EL
VIAJE
Como todos los fines de semana me dirigía a casa a
visitar a mis dos hijas.
Luego de una semana agitada en la vereda, las carreras al
pueblo, la preparación de clases y la lidia con mi compañera de trabajo, sólo
quería, como todos los sábados, llegar a casa y descansar.
Pero no se imagina lo que me sucedió esa vez. ¡Hay mija!
¡Pensé que no llegaría!
Yo quedé de pie, sosteniéndome lo que mejor pude. Pero luego de un minutico escuché a un señor que iba en la parte de atrás que me dijo “venga mi señora, siéntese aquí”. Y pues, yo al ver que ya se había parado del último puesto de la izquierda y se había acomodado en ese murito que queda atrás en medio de los asientos, ni modo, me senté.

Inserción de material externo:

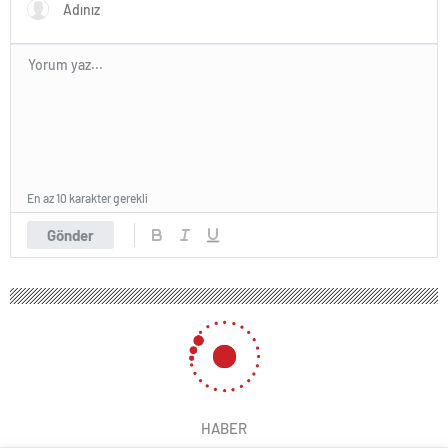
En az 10 karakter gerekli
Gönder
HABER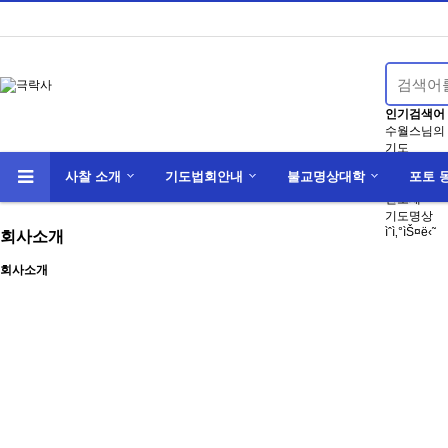
인기검색어
수월스님의
기도
나
사찰 소개
기도법회안내
불교명상대학
포토 
불교대학
천도재
기도명상
ìˆ­ì‚°ìŠ¤ë‹˜
회사소개
회사소개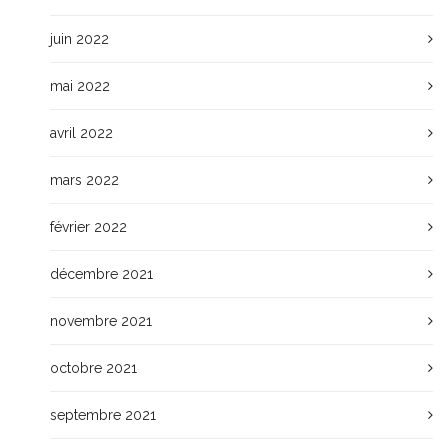
juin 2022
mai 2022
avril 2022
mars 2022
février 2022
décembre 2021
novembre 2021
octobre 2021
septembre 2021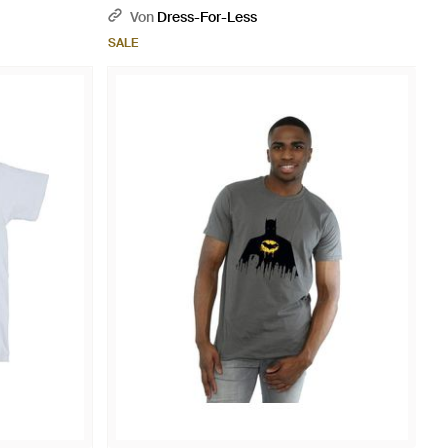
Von
Dress-For-Less
SALE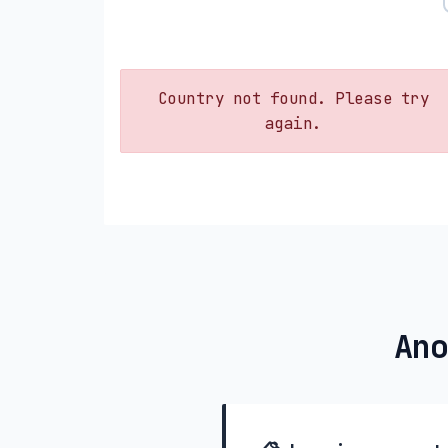
Country not found. Please try
again.
Ano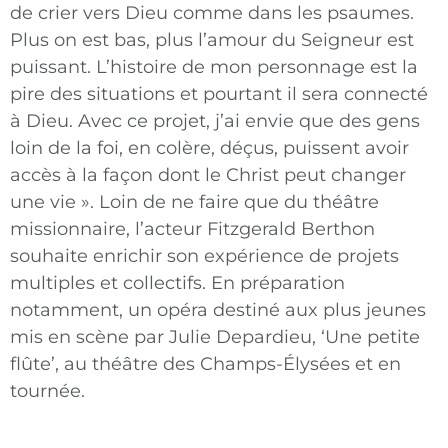
de crier vers Dieu comme dans les psaumes.
Plus on est bas, plus l’amour du Seigneur est
puissant. L’histoire de mon personnage est la
pire des situations et pourtant il sera connecté
à Dieu. Avec ce projet, j’ai envie que des gens
loin de la foi, en colère, déçus, puissent avoir
accès à la façon dont le Christ peut changer
une vie ». Loin de ne faire que du théâtre
missionnaire, l’acteur Fitzgerald Berthon
souhaite enrichir son expérience de projets
multiples et collectifs. En préparation
notamment, un opéra destiné aux plus jeunes
mis en scène par Julie Depardieu, ‘Une petite
flûte’, au théâtre des Champs-Élysées et en
tournée.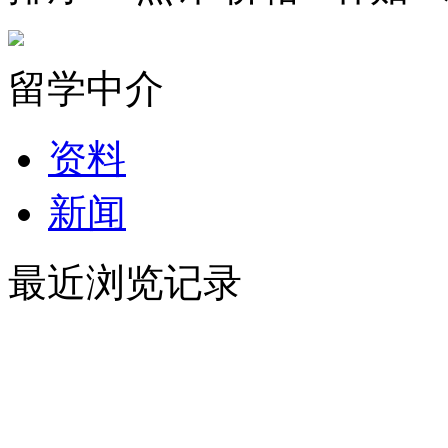
留学中介
资料
新闻
最近浏览记录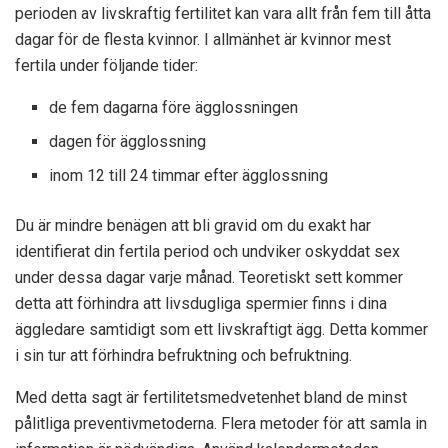
perioden av livskraftig fertilitet kan vara allt från fem till åtta
dagar för de flesta kvinnor. I allmänhet är kvinnor mest
fertila under följande tider:
de fem dagarna före ägglossningen
dagen för ägglossning
inom 12 till 24 timmar efter ägglossning
Du är mindre benägen att bli gravid om du exakt har
identifierat din fertila period och undviker oskyddat sex
under dessa dagar varje månad. Teoretiskt sett kommer
detta att förhindra att livsdugliga spermier finns i dina
äggledare samtidigt som ett livskraftigt ägg. Detta kommer
i sin tur att förhindra befruktning och befruktning.
Med detta sagt är fertilitetsmedvetenhet bland de minst
pålitliga preventivmetoderna. Flera metoder för att samla in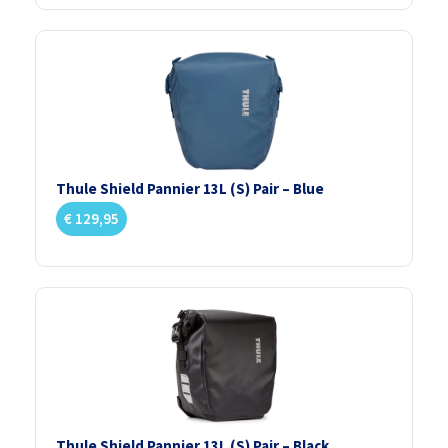
Thule Shield Pannier 13L (S) Pair – Blue
€
129,95
Thule Shield Pannier 13L (S) Pair – Black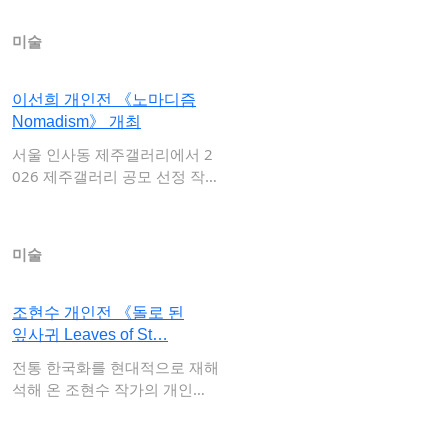
미술
이선희 개인전 《노마디즘
Nomadism》 개최
서울 인사동 제주갤러리에서 2
026 제주갤러리 공모 선정 작
가인 이선희의…
미술
조현수 개인전 《돌로 된
잎사귀 Leaves of St…
전통 한국화를 현대적으로 재해
석해 온 조현수 작가의 개인전
《돌로 된 잎…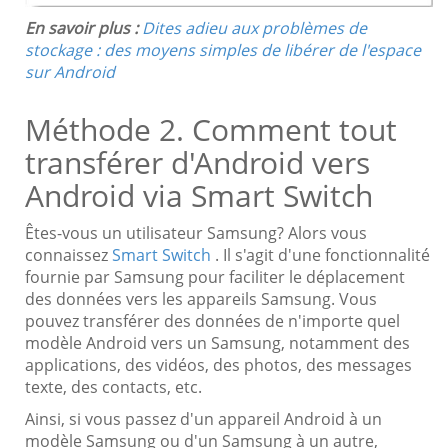
En savoir plus :
Dites adieu aux problèmes de
stockage : des moyens simples de libérer de l'espace
sur Android
Méthode 2. Comment tout
transférer d'Android vers
Android via Smart Switch
Êtes-vous un utilisateur Samsung? Alors vous
connaissez
Smart Switch
. Il s'agit d'une fonctionnalité
fournie par Samsung pour faciliter le déplacement
des données vers les appareils Samsung. Vous
pouvez transférer des données de n'importe quel
modèle Android vers un Samsung, notamment des
applications, des vidéos, des photos, des messages
texte, des contacts, etc.
Ainsi, si vous passez d'un appareil Android à un
modèle Samsung ou d'un Samsung à un autre,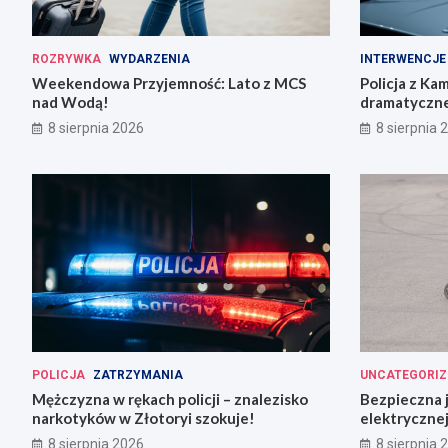
ROZRYWKA
WYDARZENIA
INTERWENCJE
Weekendowa Przyjemność: Lato z MCS
Policja z Ka
nad Wodą!
dramatyczne
8 sierpnia 2026
8 sierpnia 
POLICJA
ZATRZYMANIA
UNCATEGORIZ
Mężczyzna w rękach policji – znalezisko
Bezpieczna 
narkotyków w Złotoryi szokuje!
elektrycznej
8 sierpnia 2026
8 sierpnia 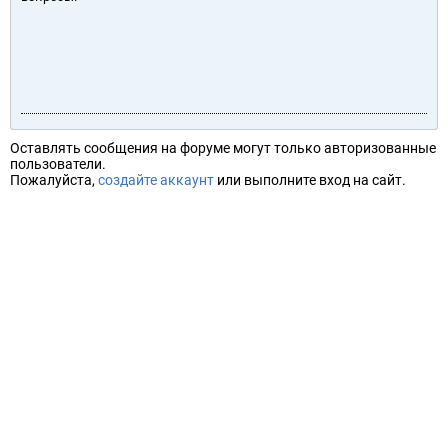
Оставлять сообщения на форуме могут только авторизованные
пользователи.
Пожалуйста,
создайте аккаунт
или выполните вход на сайт.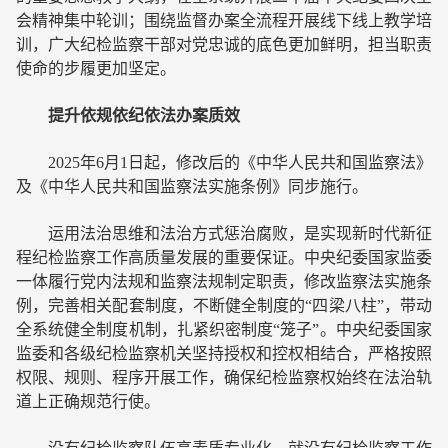
会精神集中轮训；围绕监督办案全流程开展线下线上教学培
训，广大纪检监察干部对党忠诚的底色更加鲜明，担当职责
使命的步履更加坚定。
提升依规依纪依法办案质效
2025年6月1日起，修改后的《中华人民共和国监察法》
及《中华人民共和国监察法实施条例》同步施行。
运用法治思维和法治方式惩治腐败，是实现新时代新征
程纪检监察工作高质量发展的重要保证。中央纪委国家监委
一体履行党内法规和监察法规制定职责，修改监察法实施条
例，完善相关配套制度，不断健全制度的“四梁八柱”，带动
全系统健全制度机制，扎紧织密制度“笼子”。中央纪委国家
监委和各级纪检监察机关坚持授权和控权相结合，严格按照
权限、规则、程序开展工作，确保纪检监察权始终在法治轨
道上正确规范行使。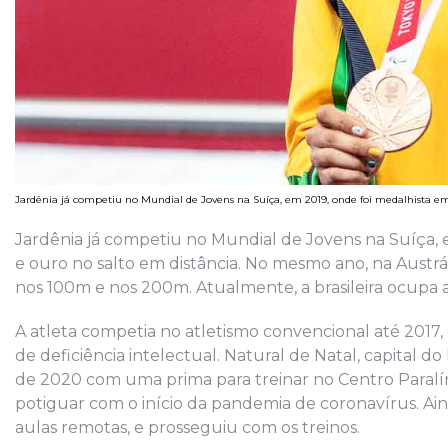
Jardênia já competiu no Mundial de Jovens na Suíça, em 2019, onde foi medalhista em
Jardênia já competiu no Mundial de Jovens na Suíça,
e ouro no salto em distância. No mesmo ano, na Austr
nos 100m e nos 200m. Atualmente, a brasileira ocupa 
A atleta competia no atletismo convencional até 2017, 
de deficiência intelectual. Natural de Natal, capital
de 2020 com uma prima para treinar no Centro Paralímp
potiguar com o início da pandemia de coronavírus. Ai
aulas remotas, e prosseguiu com os treinos.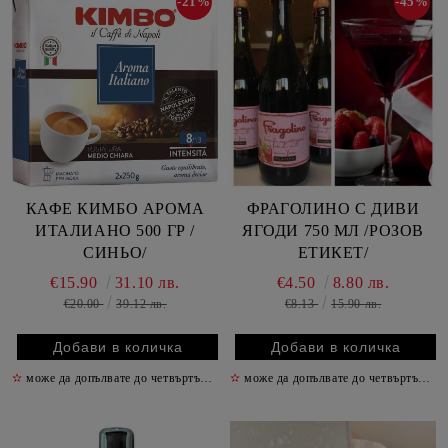
-21%
-45%
КАФЕ КИМБО АРОМА
ФРАГОЛИНО С ДИВИ
ИТАЛИАНО 500 ГР /
ЯГОДИ 750 МЛ /РОЗОВ
СИНЬО/
ЕТИКЕТ/
€15.90
31.10 лв.
€4.50
8.80 лв.
€20.00
39.12 лв.
€8.13
15.90 лв.
✫
може да допълвате до четвъртък включително
✫
може да допълвате до четвъртък включително
✫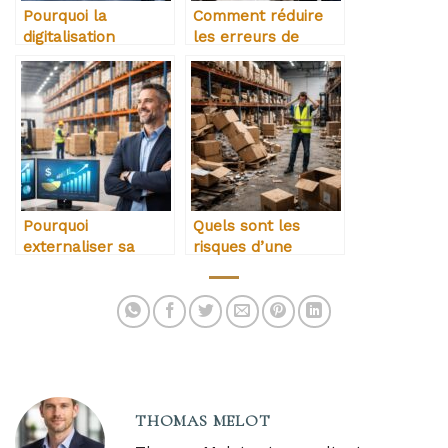
Pourquoi la
Comment réduire
digitalisation
les erreurs de
transforme la
préparation de
logistique moderne
commandes
Pourquoi
Quels sont les
externaliser sa
risques d’une
logistique peut
mauvaise gestion
améliorer la
des stocks
rentabilité
THOMAS MELOT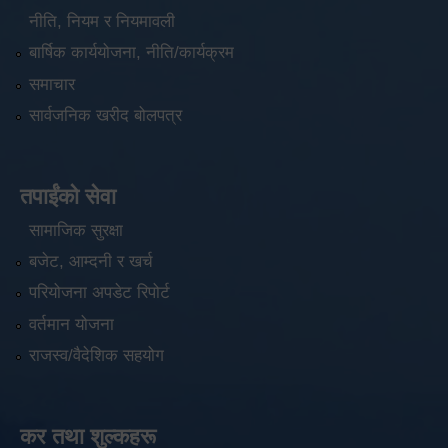
नीति, नियम र नियमावली
बार्षिक कार्ययोजना, नीति/कार्यक्रम
समाचार
सार्वजनिक खरीद बोलपत्र
तपाईंको सेवा
सामाजिक सुरक्षा
बजेट, आम्दनी र खर्च
परियोजना अपडेट रिपोर्ट
वर्तमान योजना
राजस्व/वैदेशिक सहयोग
कर तथा शुल्कहरू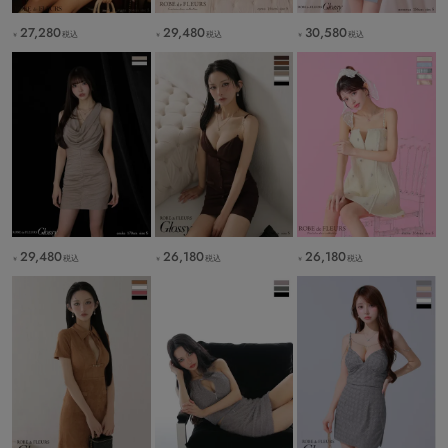
27,280
29,480
30,580
税込
税込
税込
￥
￥
￥
29,480
26,180
26,180
税込
税込
税込
￥
￥
￥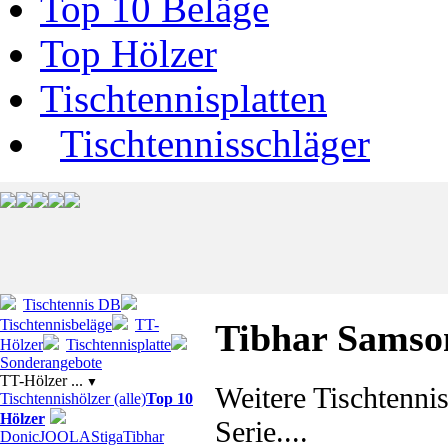
Top 10 Beläge
Top Hölzer
Tischtennisplatten
Tischtennisschläger
Tischtennis DB
Tischtennisbeläge
TT-
Tibhar Samso
Hölzer
Tischtennisplatte
Sonderangebote
TT-Hölzer ...
▼
Weitere Tischtenni
Tischtennishölzer (alle)
Top 10
Hölzer
Serie....
Donic
JOOLA
Stiga
Tibhar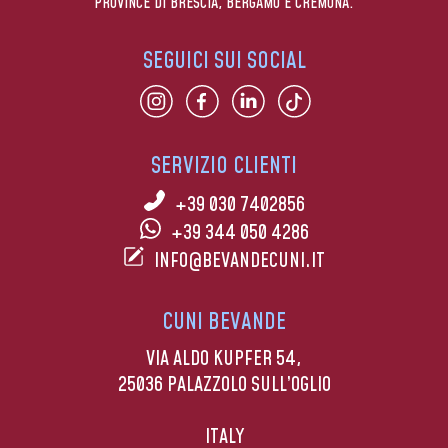
PROVINCE DI BRESCIA, BERGAMO E CREMONA.
SEGUICI SUI SOCIAL
SERVIZIO CLIENTI
+39 030 7402856
+39 344 050 4286
INFO@BEVANDECUNI.IT
CUNI BEVANDE
VIA ALDO KUPFER 54,
25036 PALAZZOLO SULL’OGLIO
ITALY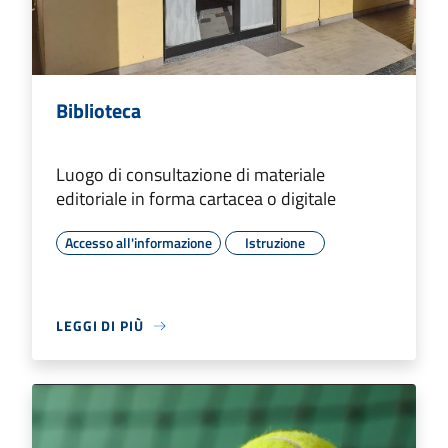
Biblioteca
Luogo di consultazione di materiale
editoriale in forma cartacea o digitale
Accesso all'informazione
Istruzione
LEGGI DI PIÙ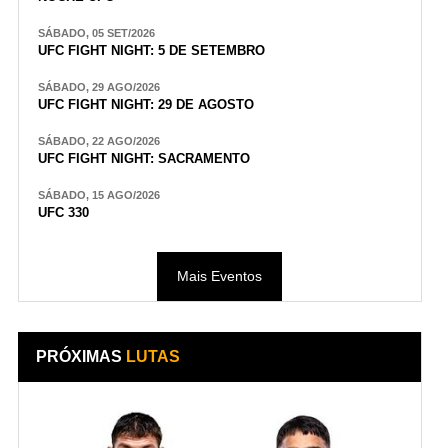
SÁBADO, 05 SET/2026
UFC FIGHT NIGHT: 5 DE SETEMBRO
SÁBADO, 29 AGO/2026
UFC FIGHT NIGHT: 29 DE AGOSTO
SÁBADO, 22 AGO/2026
UFC FIGHT NIGHT: SACRAMENTO
SÁBADO, 15 AGO/2026
UFC 330
Mais Eventos
PRÓXIMAS
LUTAS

Pero ¡hay! Impresión la que me llevo cuando ESE olor,
como a sudor…no sé, me dieron unas ganas de vomitar tremendas, pero qué más
hacía, me tocaba aguantar, y cuando me fijé bien en el tipo este que me cedió
el puesto, me dio la impresión de que era como un desechable.
Estaba sucio, con ese pelo enredado y sucio, estaba
vestido todo de negro y con unas botas grandísimas, las manos descuidadas y un
bolsito todo roído. ¡Hay no!, lo primero que pensé fue ¡Dios, éste señor me va
a robar!
Entonces guardé el celular (que poquito lo quería yo. Que
me lo habían dado mis hijas en el cumpleaños). Es que claro, como era grande,
delgadito y vistoso. ¡Jum! Yo sólo pensaba “Que Andrés no me llame, que Andrés no
me llame” porque no importara que vibrara; yo no lo iba a sacar, no pensaba
arriesgarme.
Mayor razón tenía yo para desconfiar. Y ahí sí pensaba de todo-“Pues si éste me amenaza, que más hago yo, me tocará darle lo que tengo, prefiero llegar enterita a casa, con mis niñas que no llegar”-.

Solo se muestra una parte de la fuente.